PARIS (Reuters) - European space scientists were aware of the potential for a close encounter between Russian and U.S. satellites before they crashed.
A debris cloud from a failed Russian rocket that exploded unexpectedly as seen from Australia in a 2006 file image courtesy of NASA. REUTERS/Handout
But the difficulty of predicting orbits and “noise” from thousands of pieces of debris made a definitive prediction of a collision impossible, European officials said on Thursday.
“The ‘catalogue’ of objects and debris showed a possible approach between the paths of the two satellites but an approach doesn’t necessarily mean a collision, and you would need more information to be certain,” said Philippe Goudy, deputy director of the French space operations control center at Toulouse.
“It is not a case of two satellites coming together out of nowhere; they had been followed. The U.S. catalogues can give an alert but these are not necessarily completely exact.”
Washington reported the first collision of its kind, between a privately owned U.S. communications satellite and a defunct Russian military satellite, on Wednesday.

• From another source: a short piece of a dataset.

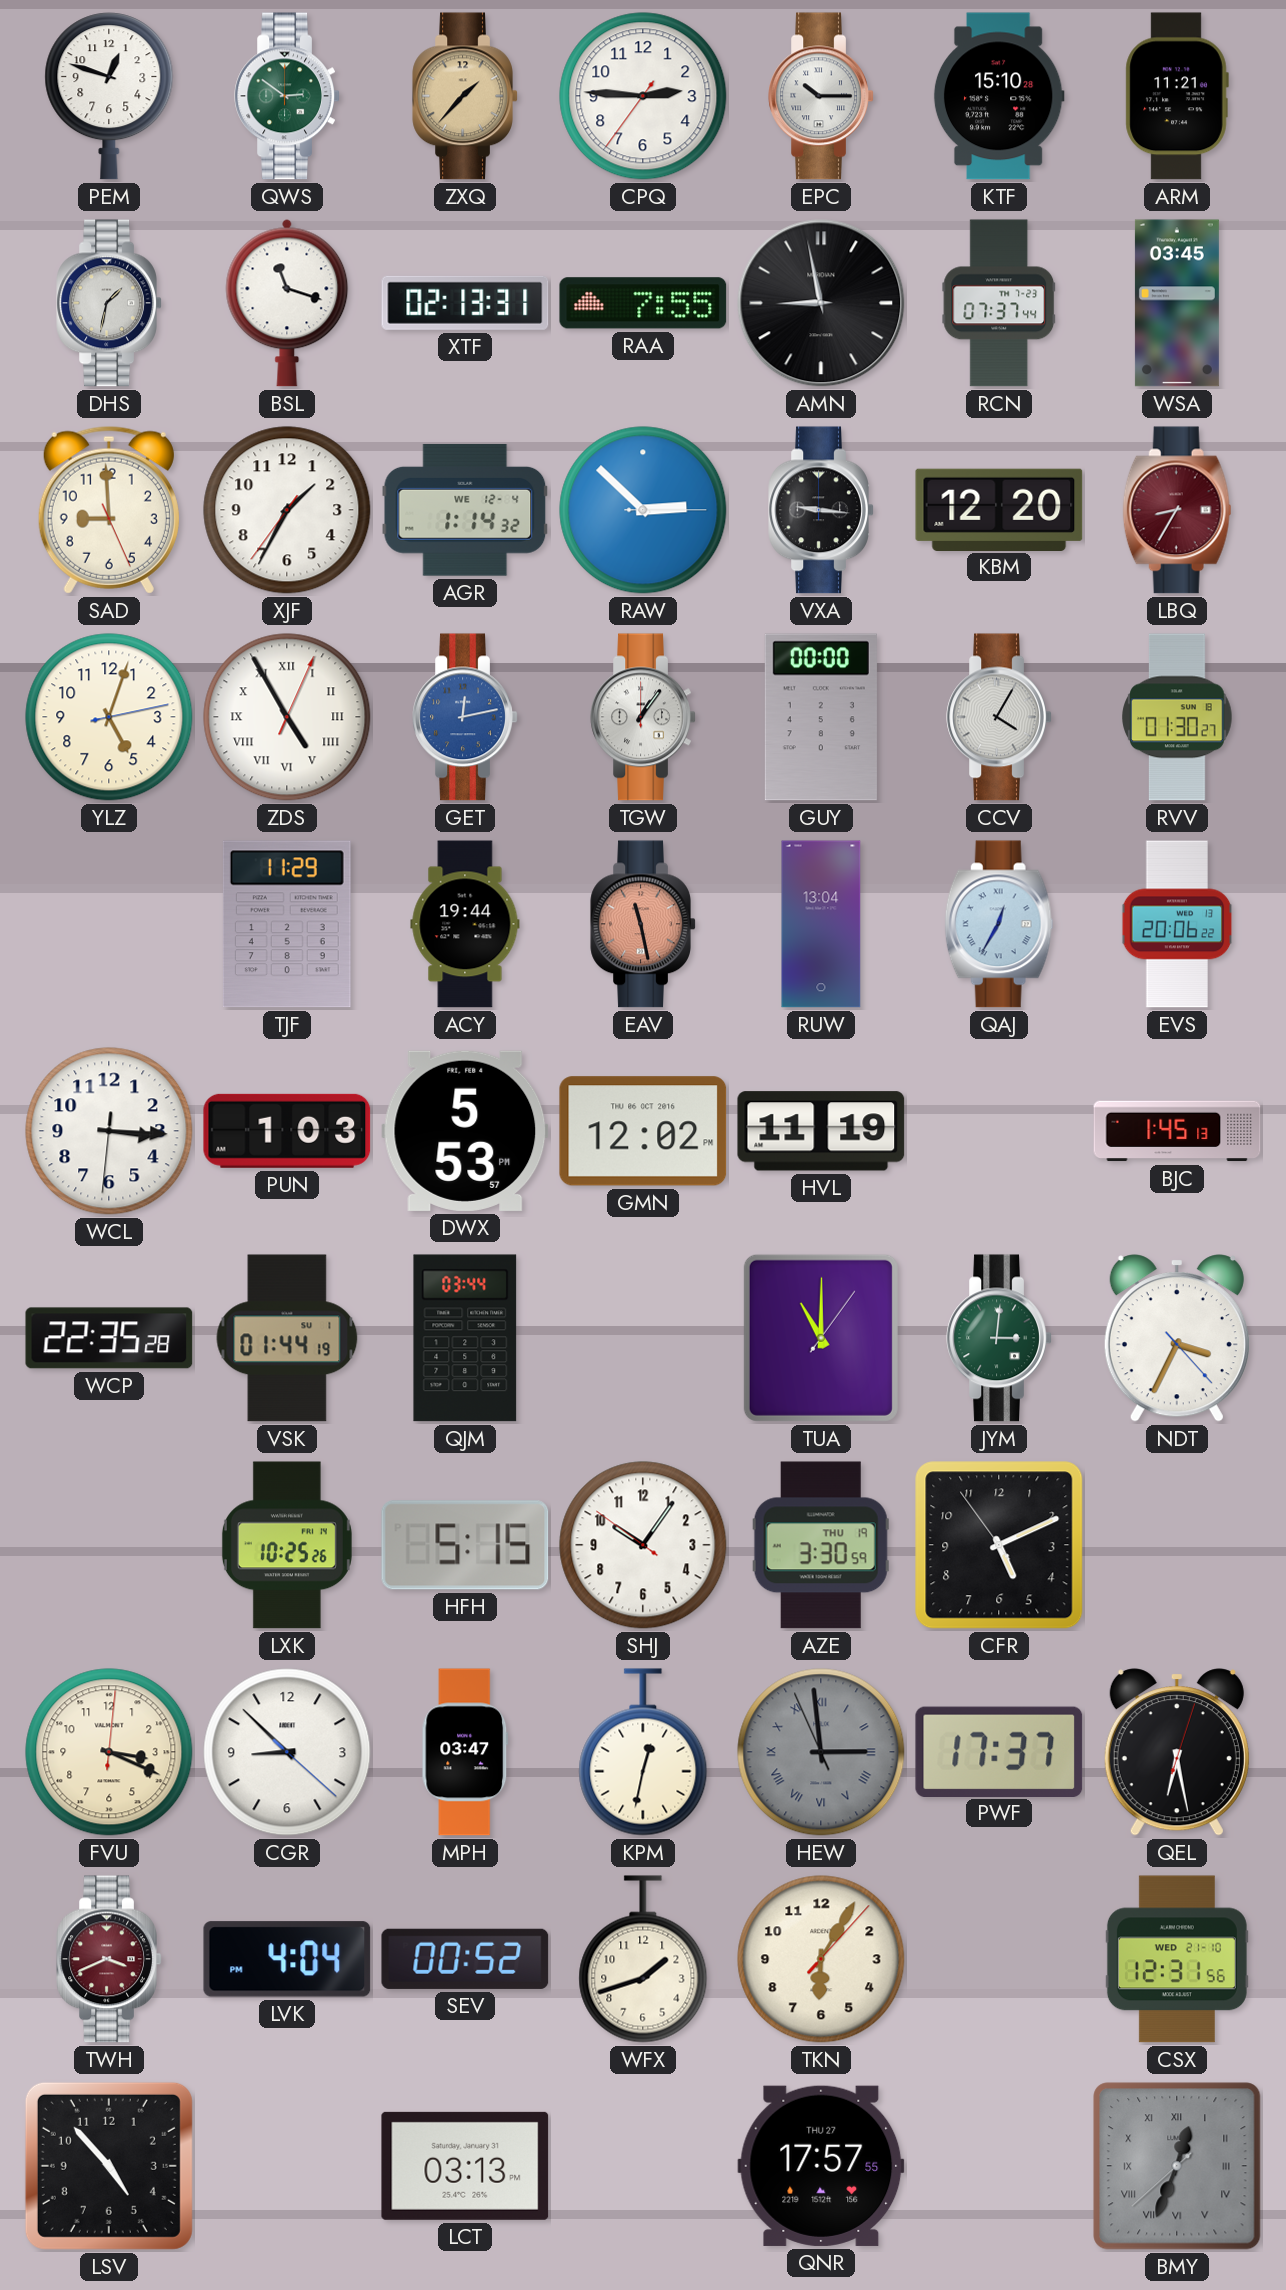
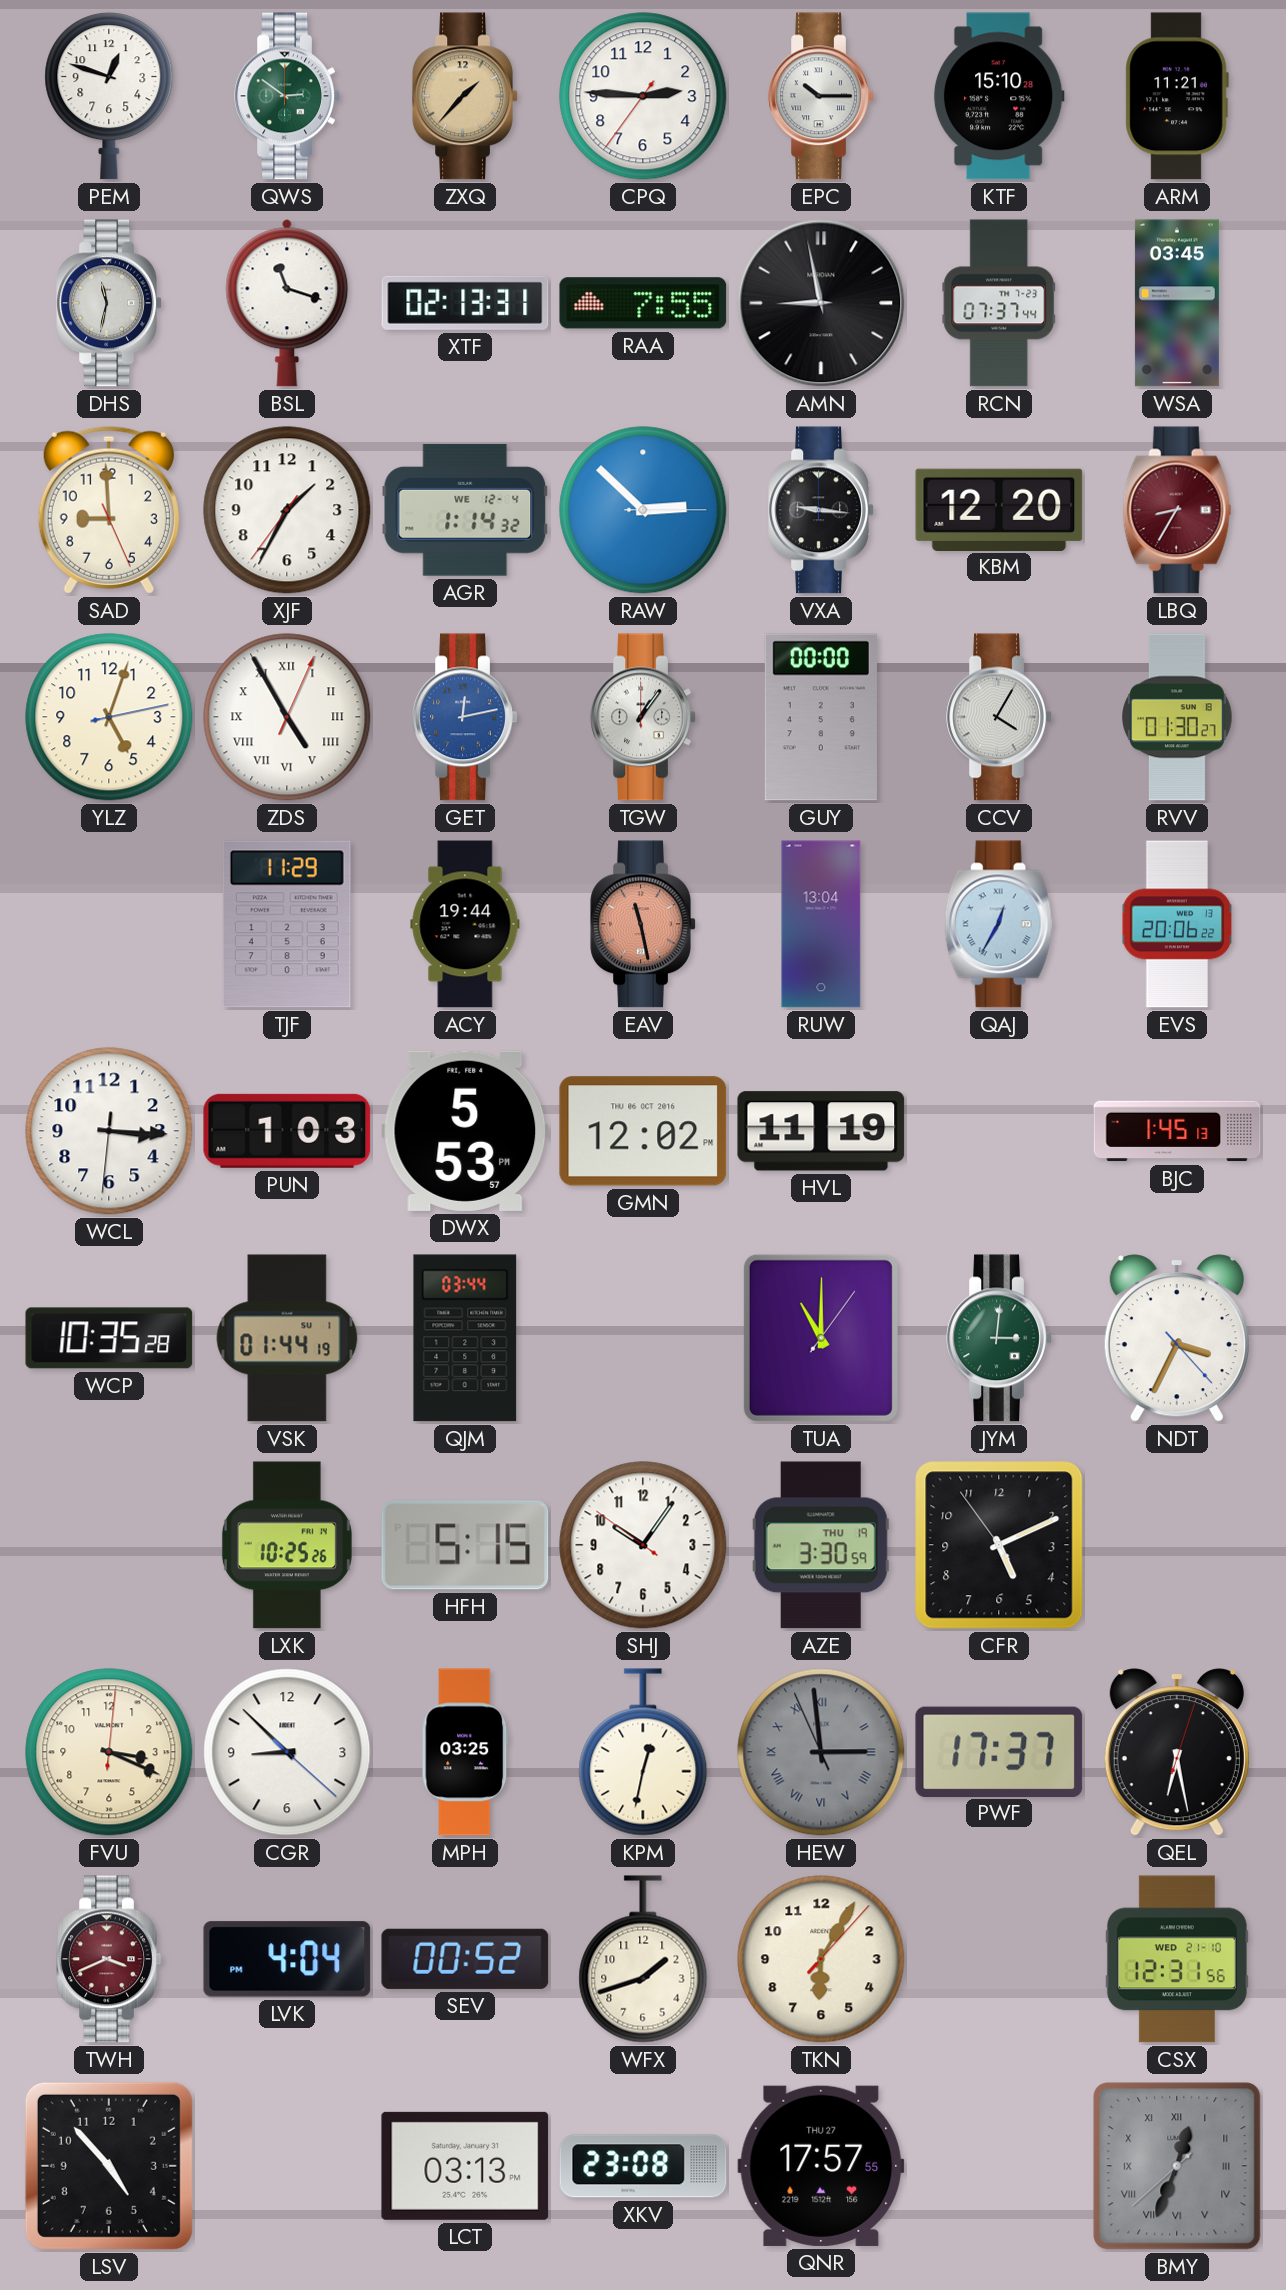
DHS: 1:32 -> 11:32
WCP: 22:35 -> 10:35
MPH: 03:47 -> 03:25
XKV: none -> 23:08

Each day, officials at the Toulouse center, operated by France’s CNES space agency, examine catalogues of radar tracking data supplied to the world’s space-faring nations by U.S. Space Command, the only steady source of orbital mapping information.

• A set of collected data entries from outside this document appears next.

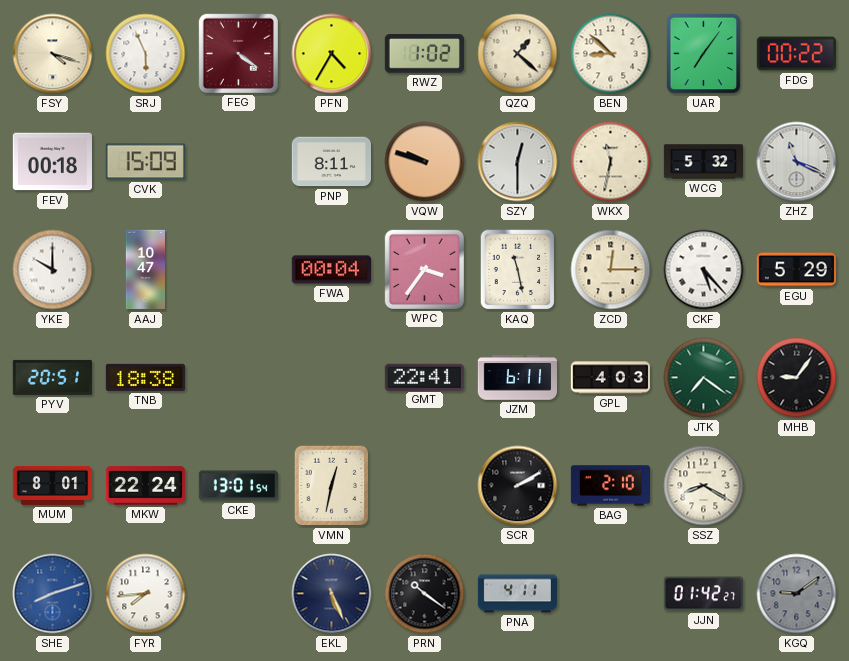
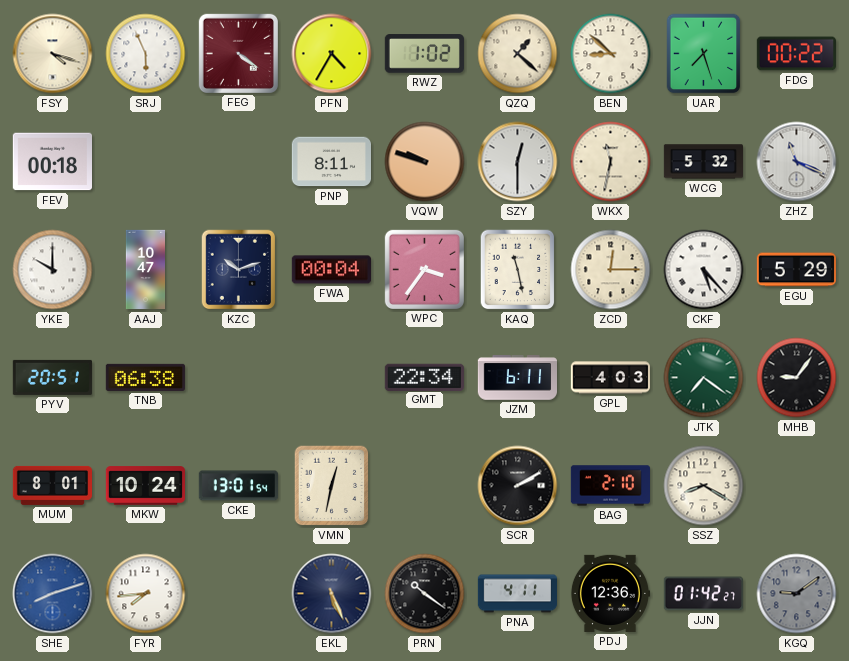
UAR: 7:06 -> 7:27
CVK: 15:09 -> none
KZC: none -> 10:12
TNB: 18:38 -> 06:38
GMT: 22:41 -> 22:34
MKW: 22:24 -> 10:24
PDJ: none -> 12:36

“What we do for the 15 satellites we control is to watch them every day in orbit and we verify whether there is an alert. If so, we look for more radar information,” Goudy told Reuters.
The crash occurred on Tuesday 485 miles above the Arctic in a crowded polar orbit used by satellites that monitor weather, relay communications and perform scientific surveys.
“If you want a global coverage with high resolution, this is where you go,” said Bo Andersen, director general of the Norwegian Space Agency, referring to the 800-km altitude level.
“If you go much further down, you get more drag from the atmosphere which shortens the life of the satellite; if you go higher up, the resolution gets worse,” he said.
CHANGING ORBITS
The collision happened not far from the orbit of a defunct weather satellite blown to pieces by a ground-based missile in a Chinese weapons test in 2007. European and U.S. officials argue the resulting debris made it harder to identify crash risks.
The United States used a naval missile to destroy a tank of toxic fuel on a defective U.S. spy satellite last February.
Scientists say predicting collisions is difficult because of the unpredictable behavior of other objects, solar radiation and the gravitational effect of the moon and earth, while at 800 km molecular wisps of atmosphere can gently skew orbits.
“You can calculate potential collisions some time in advance but orbits change, especially when you have a defunct satellite which you cannot correct,” Andersen said.
It was not immediately clear whether the U.S. government was aware the satellites were likely to pass close to each other.
One senior U.S. official, who asked not to be named, declined comment “for several reasons.”
The Russian satellite lacked a propulsion system and could not have been moved to safety. It was not clear whether Iridium, which owned the U.S. craft, tried to avoid the collision or had warnings about what space officials call a “close conjunction.”
An Iridium spokeswoman did not say whether it had been warned but said the firm always monitors its satellites closely.
Even when an alarm is raised, officials said it may be decided the risk of collision is too small to justify moving a satellite, something that takes it temporarily out of service.
The chances of a space collision are so low that only three damaging crashes of any significance have been recorded involving a satellite and debris, France’s Goudy said. In 1996, a French spy satellite called Cerise was severely damaged by a piece of debris from the rocket that launched it.
The United States tracks debris or micro-meteorites down to 10 cm wide, but objects as small as a scrap of peeled-off paint can pose a threat once they start hurtling through space.
Andersen said the incident would reinforce calls for a new European system to keep track of dangerous shrapnel in space.